Detesto que me dejen chiquito.
La pegajosa realidad no para de echarte en cara que no alcanzas.
Hace falta una seguridad que no puedo encontrar porque me piden mas cosas de las que tengo ganas para empezar.
Aun asi, La señora fue siempre muy simpática y no dejo de sonreir ni siquiera al rechazarnos. No dejo de prometernos una chance ni siquiera cuando nos devolvia el dinero que no iba a aceptar porque tal transaccion ya no podia llevarse a cabo. Por lo menos tiene mi teléfono.
Si, es lógico: Después de eso solo queda levantarse y seguir golpeando puertas y comiendo mierda.
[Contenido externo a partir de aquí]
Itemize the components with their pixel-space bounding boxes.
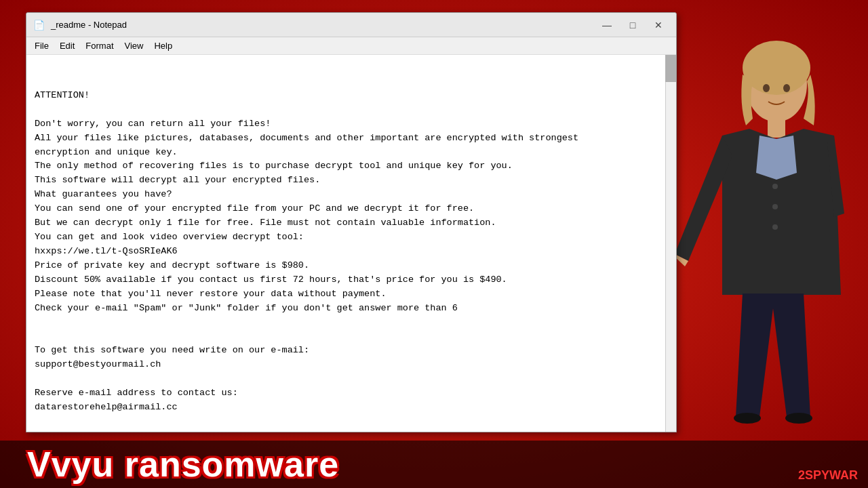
- menu-edit[interactable]: Edit: [54, 39, 80, 52]
- scrollbar-thumb[interactable]: [665, 55, 676, 82]
- menu-file[interactable]: File: [29, 39, 54, 52]
- notepad-window: 📄 _readme - Notepad — □ ✕ File Edit Form…: [26, 12, 677, 432]
- watermark-brand: SPYWAR: [805, 468, 858, 482]
- title-bar-controls: — □ ✕: [595, 16, 671, 35]
- title-bar: 📄 _readme - Notepad — □ ✕: [26, 13, 676, 37]
- notepad-icon: 📄: [32, 18, 45, 32]
- menu-bar: File Edit Format View Help: [26, 37, 676, 55]
- bottom-banner: Vvyu ransomware: [0, 441, 868, 488]
- notepad-text: ATTENTION! Don't worry, you can return a…: [35, 89, 668, 432]
- scrollbar[interactable]: [665, 55, 676, 432]
- window-title: _readme - Notepad: [51, 20, 595, 30]
- menu-help[interactable]: Help: [149, 39, 178, 52]
- close-button[interactable]: ✕: [646, 16, 671, 35]
- ransomware-title: Vvyu ransomware: [27, 444, 339, 485]
- menu-format[interactable]: Format: [80, 39, 119, 52]
- watermark-prefix: 2: [798, 468, 805, 482]
- maximize-button[interactable]: □: [620, 16, 645, 35]
- minimize-button[interactable]: —: [595, 16, 619, 35]
- menu-view[interactable]: View: [119, 39, 149, 52]
- watermark: 2SPYWAR: [798, 468, 858, 483]
- text-area[interactable]: ATTENTION! Don't worry, you can return a…: [26, 55, 676, 432]
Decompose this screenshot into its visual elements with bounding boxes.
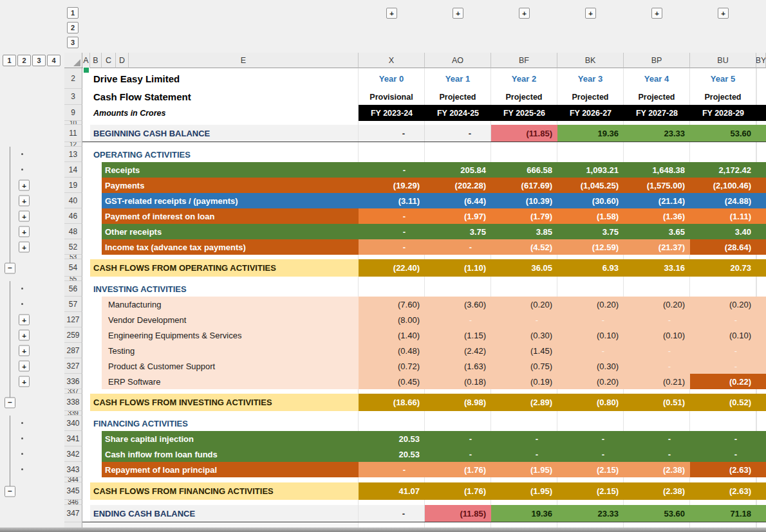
row-label-cell[interactable]: Manufacturing [82, 297, 359, 312]
clipped-column-stub[interactable] [756, 500, 766, 505]
clipped-column-stub[interactable] [756, 208, 766, 224]
value-cell[interactable] [557, 389, 624, 394]
value-cell[interactable] [557, 411, 624, 416]
column-header-bf[interactable]: BF [491, 53, 557, 68]
value-cell[interactable]: Projected [557, 89, 624, 105]
value-cell[interactable] [491, 477, 557, 482]
clipped-column-stub[interactable] [756, 477, 766, 482]
value-cell[interactable]: - [491, 431, 557, 446]
row-number[interactable]: 339 [64, 411, 82, 416]
value-cell[interactable]: (11.85) [425, 505, 491, 522]
value-cell[interactable]: (0.21) [624, 374, 690, 389]
value-cell[interactable] [359, 281, 425, 297]
value-cell[interactable]: (2.15) [557, 482, 624, 500]
value-cell[interactable]: Projected [624, 89, 690, 105]
value-cell[interactable] [425, 142, 491, 147]
row-number[interactable]: 9 [64, 105, 82, 121]
row-number[interactable]: 40 [64, 193, 82, 208]
row-label-cell[interactable]: GST-related receipts / (payments) [82, 193, 359, 208]
column-header-bk[interactable]: BK [557, 53, 624, 68]
value-cell[interactable] [557, 147, 624, 162]
row-group-expand-button[interactable]: + [19, 315, 30, 326]
row-number[interactable]: 345 [64, 482, 82, 500]
row-number[interactable]: 55 [64, 277, 82, 281]
value-cell[interactable] [491, 522, 557, 532]
value-cell[interactable]: Year 5 [690, 68, 756, 89]
row-number[interactable]: 46 [64, 208, 82, 224]
row-number[interactable]: 12 [64, 142, 82, 147]
value-cell[interactable]: - [425, 312, 491, 327]
clipped-column-stub[interactable] [756, 105, 766, 121]
row-label-cell[interactable]: CASH FLOWS FROM INVESTING ACTIVITIES [82, 394, 359, 411]
row-number[interactable]: 14 [64, 162, 82, 178]
row-number[interactable]: 347 [64, 505, 82, 522]
value-cell[interactable] [690, 389, 756, 394]
column-group-expand-button[interactable]: + [585, 8, 596, 19]
value-cell[interactable] [425, 522, 491, 532]
row-number[interactable]: 54 [64, 259, 82, 277]
value-cell[interactable]: 19.36 [491, 505, 557, 522]
clipped-column-stub[interactable] [756, 142, 766, 147]
value-cell[interactable]: - [624, 446, 690, 462]
value-cell[interactable]: - [690, 431, 756, 446]
value-cell[interactable]: - [359, 224, 425, 239]
row-label-cell[interactable]: Product & Customer Support [82, 358, 359, 374]
value-cell[interactable] [557, 277, 624, 281]
value-cell[interactable]: (1.58) [557, 208, 624, 224]
value-cell[interactable] [359, 477, 425, 482]
row-number[interactable]: 342 [64, 446, 82, 462]
row-label-cell[interactable] [82, 389, 359, 394]
value-cell[interactable] [557, 416, 624, 431]
value-cell[interactable]: (1.97) [425, 208, 491, 224]
column-outline-level-3-button[interactable]: 3 [67, 37, 79, 48]
value-cell[interactable]: (21.37) [624, 239, 690, 255]
value-cell[interactable]: 71.18 [690, 505, 756, 522]
value-cell[interactable]: (0.20) [690, 297, 756, 312]
row-number[interactable]: 340 [64, 416, 82, 431]
value-cell[interactable] [690, 500, 756, 505]
value-cell[interactable] [557, 522, 624, 532]
value-cell[interactable]: (2.42) [425, 343, 491, 358]
row-number[interactable]: 3 [64, 89, 82, 105]
value-cell[interactable]: 3.40 [690, 224, 756, 239]
row-number[interactable]: 56 [64, 281, 82, 297]
value-cell[interactable]: 3.65 [624, 224, 690, 239]
value-cell[interactable]: (0.18) [425, 374, 491, 389]
value-cell[interactable]: (1.95) [491, 482, 557, 500]
row-group-expand-button[interactable]: + [19, 376, 30, 387]
value-cell[interactable]: Year 4 [624, 68, 690, 89]
row-label-cell[interactable]: Receipts [82, 162, 359, 178]
row-group-collapse-button[interactable]: − [5, 397, 15, 408]
value-cell[interactable]: (0.30) [491, 327, 557, 343]
value-cell[interactable]: (11.85) [491, 125, 557, 142]
value-cell[interactable]: (1.11) [690, 208, 756, 224]
clipped-column-stub[interactable] [756, 327, 766, 343]
value-cell[interactable]: - [359, 208, 425, 224]
row-label-cell[interactable]: Cash Flow Statement [82, 89, 359, 105]
clipped-column-stub[interactable] [756, 394, 766, 411]
row-number[interactable]: 2 [64, 68, 82, 89]
value-cell[interactable]: (1.76) [425, 462, 491, 477]
column-group-expand-button[interactable]: + [453, 8, 463, 19]
value-cell[interactable]: - [624, 312, 690, 327]
value-cell[interactable]: - [557, 431, 624, 446]
value-cell[interactable]: (1,045.25) [557, 178, 624, 193]
row-label-cell[interactable]: Cash inflow from loan funds [82, 446, 359, 462]
value-cell[interactable]: (8.98) [425, 394, 491, 411]
value-cell[interactable]: (7.60) [359, 297, 425, 312]
clipped-column-stub[interactable] [756, 89, 766, 105]
value-cell[interactable]: (30.60) [557, 193, 624, 208]
value-cell[interactable] [491, 416, 557, 431]
row-number[interactable]: 341 [64, 431, 82, 446]
value-cell[interactable] [359, 389, 425, 394]
value-cell[interactable]: (2.89) [491, 394, 557, 411]
value-cell[interactable] [557, 142, 624, 147]
row-group-expand-button[interactable]: + [19, 242, 30, 253]
value-cell[interactable]: (1.79) [491, 208, 557, 224]
value-cell[interactable] [690, 277, 756, 281]
row-label-cell[interactable]: INVESTING ACTIVITIES [82, 281, 359, 297]
value-cell[interactable]: FY 2027-28 [624, 105, 690, 121]
value-cell[interactable]: Year 0 [359, 68, 425, 89]
clipped-column-stub[interactable] [756, 125, 766, 142]
row-number[interactable]: 346 [64, 500, 82, 505]
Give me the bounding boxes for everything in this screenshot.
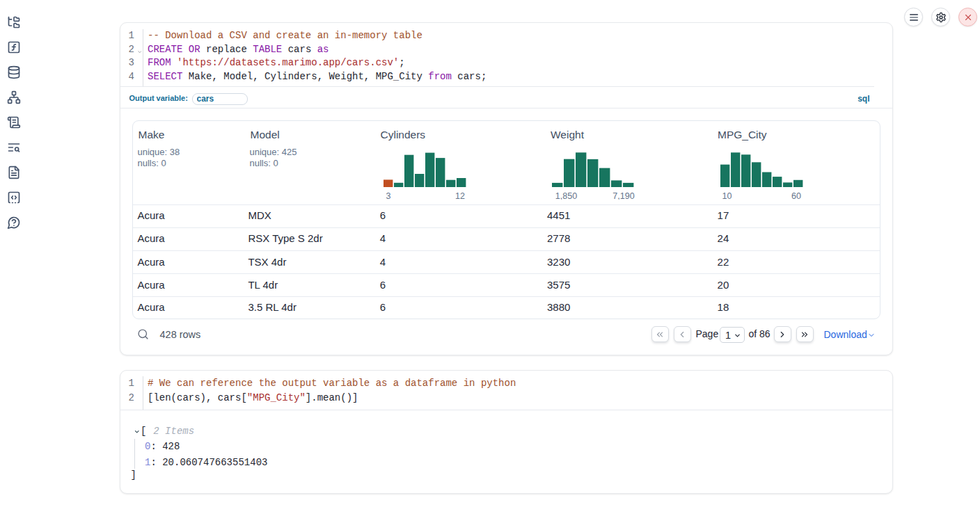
svg-text:3: 3: [386, 191, 390, 200]
svg-text:12: 12: [455, 191, 465, 200]
svg-text:1,850: 1,850: [555, 191, 576, 200]
svg-text:60: 60: [791, 191, 801, 200]
svg-text:10: 10: [722, 191, 732, 200]
svg-text:7,190: 7,190: [612, 191, 634, 200]
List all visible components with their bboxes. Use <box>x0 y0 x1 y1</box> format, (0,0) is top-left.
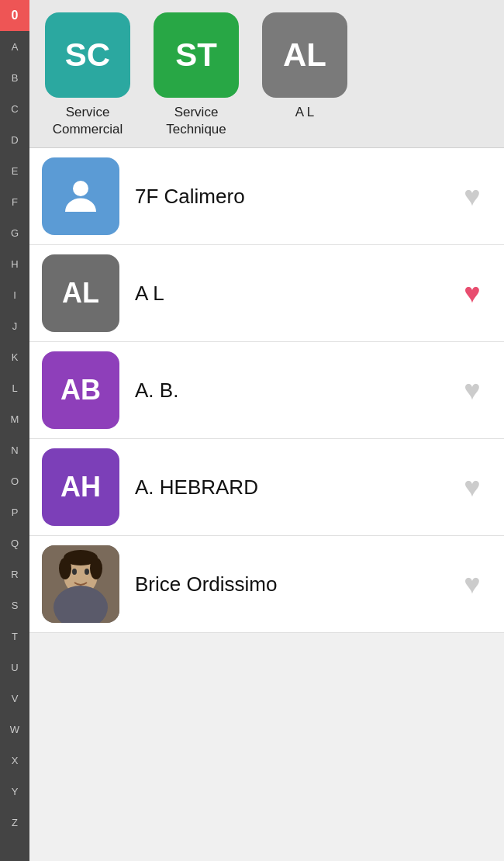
alpha-letter-s[interactable]: S <box>0 590 29 621</box>
alpha-letter-0[interactable]: 0 <box>0 0 29 31</box>
category-avatar-service-commercial: SC <box>45 12 130 98</box>
category-label-al: A L <box>295 104 315 121</box>
category-label-service-technique: Service Technique <box>146 104 247 138</box>
heart-icon-brice: ♥ <box>464 568 480 600</box>
alpha-letter-j[interactable]: J <box>0 310 29 341</box>
alpha-letter-v[interactable]: V <box>0 683 29 714</box>
alpha-letter-h[interactable]: H <box>0 248 29 279</box>
alpha-letter-b[interactable]: B <box>0 62 29 93</box>
contact-name-ab: A. B. <box>135 379 453 403</box>
alpha-letter-l[interactable]: L <box>0 372 29 403</box>
svg-point-7 <box>59 558 71 579</box>
alpha-letter-m[interactable]: M <box>0 403 29 434</box>
contact-name-7f-calimero: 7F Calimero <box>135 185 453 209</box>
heart-icon-al: ♥ <box>464 277 480 309</box>
favorite-button-ah[interactable]: ♥ <box>453 468 492 507</box>
contact-name-ah: A. HEBRARD <box>135 475 453 500</box>
alpha-letter-q[interactable]: Q <box>0 527 29 558</box>
contact-avatar-7f-calimero <box>42 157 119 235</box>
alpha-letter-i[interactable]: I <box>0 279 29 310</box>
alpha-letter-k[interactable]: K <box>0 341 29 372</box>
alpha-letter-x[interactable]: X <box>0 745 29 776</box>
contact-name-brice: Brice Ordissimo <box>135 572 453 596</box>
alphabet-sidebar: 0ABCDEFGHIJKLMNOPQRSTUVWXYZ <box>0 0 29 861</box>
alpha-letter-p[interactable]: P <box>0 496 29 527</box>
contact-item-ab[interactable]: ABA. B.♥ <box>29 342 504 439</box>
favorite-button-brice[interactable]: ♥ <box>453 565 492 603</box>
category-item-service-commercial[interactable]: SCService Commercial <box>37 12 138 138</box>
alpha-letter-c[interactable]: C <box>0 93 29 124</box>
contact-avatar-brice <box>42 545 119 623</box>
contact-avatar-ah: AH <box>42 448 119 526</box>
contact-item-brice[interactable]: Brice Ordissimo♥ <box>29 536 504 633</box>
alpha-letter-r[interactable]: R <box>0 558 29 590</box>
alpha-letter-o[interactable]: O <box>0 465 29 496</box>
svg-point-0 <box>73 181 88 196</box>
favorite-button-7f-calimero[interactable]: ♥ <box>453 177 492 216</box>
contact-item-al[interactable]: ALA L♥ <box>29 245 504 342</box>
alpha-letter-u[interactable]: U <box>0 652 29 683</box>
alpha-letter-e[interactable]: E <box>0 155 29 186</box>
main-content: SCService CommercialSTService TechniqueA… <box>29 0 504 861</box>
favorite-button-al[interactable]: ♥ <box>453 274 492 313</box>
category-item-service-technique[interactable]: STService Technique <box>146 12 247 138</box>
category-avatar-al: AL <box>262 12 347 98</box>
contact-name-al: A L <box>135 282 453 306</box>
svg-point-8 <box>90 558 102 579</box>
svg-point-4 <box>72 569 77 575</box>
contact-item-7f-calimero[interactable]: 7F Calimero♥ <box>29 148 504 245</box>
alpha-letter-z[interactable]: Z <box>0 807 29 838</box>
svg-point-5 <box>85 569 89 575</box>
alpha-letter-n[interactable]: N <box>0 434 29 465</box>
alpha-letter-a[interactable]: A <box>0 31 29 62</box>
contact-list: 7F Calimero♥ALA L♥ABA. B.♥AHA. HEBRARD♥ … <box>29 148 504 633</box>
heart-icon-7f-calimero: ♥ <box>464 180 480 213</box>
alpha-letter-d[interactable]: D <box>0 124 29 155</box>
alpha-letter-w[interactable]: W <box>0 714 29 745</box>
heart-icon-ah: ♥ <box>464 471 480 503</box>
category-label-service-commercial: Service Commercial <box>37 104 138 138</box>
alpha-letter-y[interactable]: Y <box>0 776 29 807</box>
contact-avatar-al: AL <box>42 254 119 332</box>
category-avatar-service-technique: ST <box>154 12 239 98</box>
alpha-letter-g[interactable]: G <box>0 217 29 248</box>
category-item-al[interactable]: ALA L <box>254 12 355 121</box>
category-header: SCService CommercialSTService TechniqueA… <box>29 0 504 148</box>
contact-avatar-ab: AB <box>42 351 119 429</box>
alpha-letter-f[interactable]: F <box>0 186 29 217</box>
alpha-letter-t[interactable]: T <box>0 621 29 652</box>
favorite-button-ab[interactable]: ♥ <box>453 371 492 410</box>
heart-icon-ab: ♥ <box>464 374 480 406</box>
contact-item-ah[interactable]: AHA. HEBRARD♥ <box>29 439 504 536</box>
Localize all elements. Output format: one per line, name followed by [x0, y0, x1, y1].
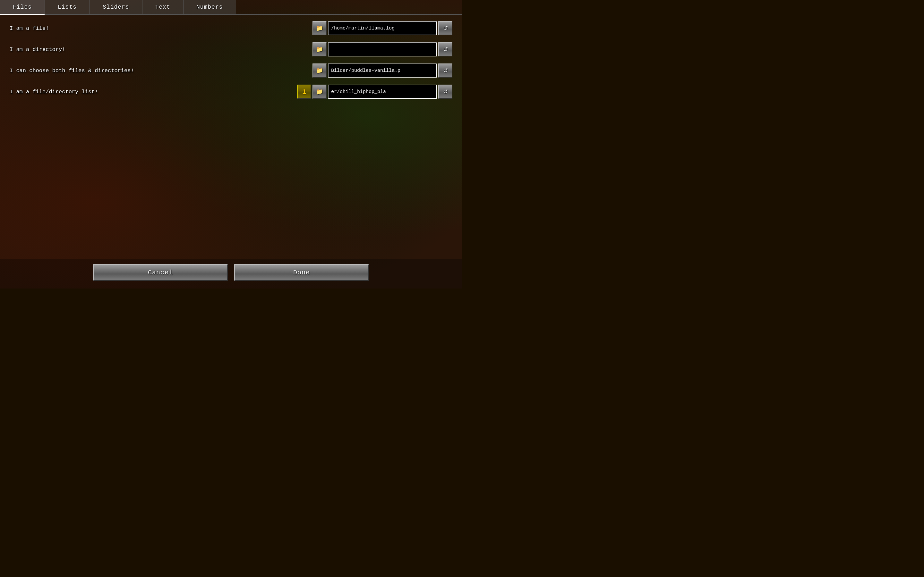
row-2-reset-button[interactable]: ↺	[438, 42, 452, 56]
tab-lists[interactable]: Lists	[45, 0, 90, 14]
row-2-folder-button[interactable]: 📁	[312, 42, 326, 56]
file-row-3: I can choose both files & directories! 📁…	[10, 63, 452, 77]
number-value: 1	[302, 88, 306, 95]
folder-icon: 📁	[316, 25, 323, 32]
row-3-label: I can choose both files & directories!	[10, 68, 310, 74]
row-1-folder-button[interactable]: 📁	[312, 21, 326, 35]
file-row-1: I am a file! 📁 ↺	[10, 21, 452, 35]
tab-files[interactable]: Files	[0, 0, 45, 14]
row-3-reset-button[interactable]: ↺	[438, 63, 452, 77]
content-area: I am a file! 📁 ↺ I am a directory! 📁	[0, 15, 462, 259]
reset-icon: ↺	[443, 67, 448, 74]
file-row-2: I am a directory! 📁 ↺	[10, 42, 452, 56]
row-1-label: I am a file!	[10, 25, 310, 31]
row-2-controls: 📁 ↺	[312, 42, 452, 56]
tabs-bar: Files Lists Sliders Text Numbers	[0, 0, 462, 15]
tab-text[interactable]: Text	[142, 0, 184, 14]
row-1-input[interactable]	[328, 21, 437, 35]
tab-numbers[interactable]: Numbers	[184, 0, 236, 14]
row-1-reset-button[interactable]: ↺	[438, 21, 452, 35]
row-4-controls: 1 📁 ↺	[297, 85, 452, 99]
row-1-controls: 📁 ↺	[312, 21, 452, 35]
row-4-reset-button[interactable]: ↺	[438, 85, 452, 99]
row-2-input[interactable]	[328, 42, 437, 56]
row-3-controls: 📁 ↺	[312, 63, 452, 77]
row-4-label: I am a file/directory list!	[10, 89, 294, 95]
reset-icon: ↺	[443, 88, 448, 95]
folder-icon: 📁	[316, 88, 323, 95]
footer: Cancel Done	[0, 259, 462, 288]
file-row-4: I am a file/directory list! 1 📁 ↺	[10, 85, 452, 99]
tab-sliders[interactable]: Sliders	[90, 0, 142, 14]
row-4-folder-button[interactable]: 📁	[312, 85, 326, 99]
row-4-input[interactable]	[328, 85, 437, 99]
row-4-number-button[interactable]: 1	[297, 85, 311, 99]
cancel-button[interactable]: Cancel	[93, 264, 228, 281]
row-2-label: I am a directory!	[10, 47, 310, 53]
row-3-folder-button[interactable]: 📁	[312, 63, 326, 77]
done-button[interactable]: Done	[234, 264, 369, 281]
folder-icon: 📁	[316, 46, 323, 53]
reset-icon: ↺	[443, 46, 448, 53]
folder-icon: 📁	[316, 67, 323, 74]
dialog: Files Lists Sliders Text Numbers I am a …	[0, 0, 462, 288]
reset-icon: ↺	[443, 25, 448, 32]
row-3-input[interactable]	[328, 63, 437, 77]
La clave del exito es ir mas allá de lo que uno no pudo hacer hasta hacerlo. Hacen falta los huevos y la cara porque esto esta hasta el culo de pijas que son bonitos.
Llenarse de bronca es un acto injusto -en general- pero por lo menos todavia puedo.
No voy a volverme un contador. No existe tal cosa (y ya sabemos todos: no es eso lo que se pide).
Este año, como todos, empezo diagramado y lleno de objetivos.
Hace poco mire la hora y habian pasado tres meses.
Por lo menos aprendi que el cafe me jode la punteria.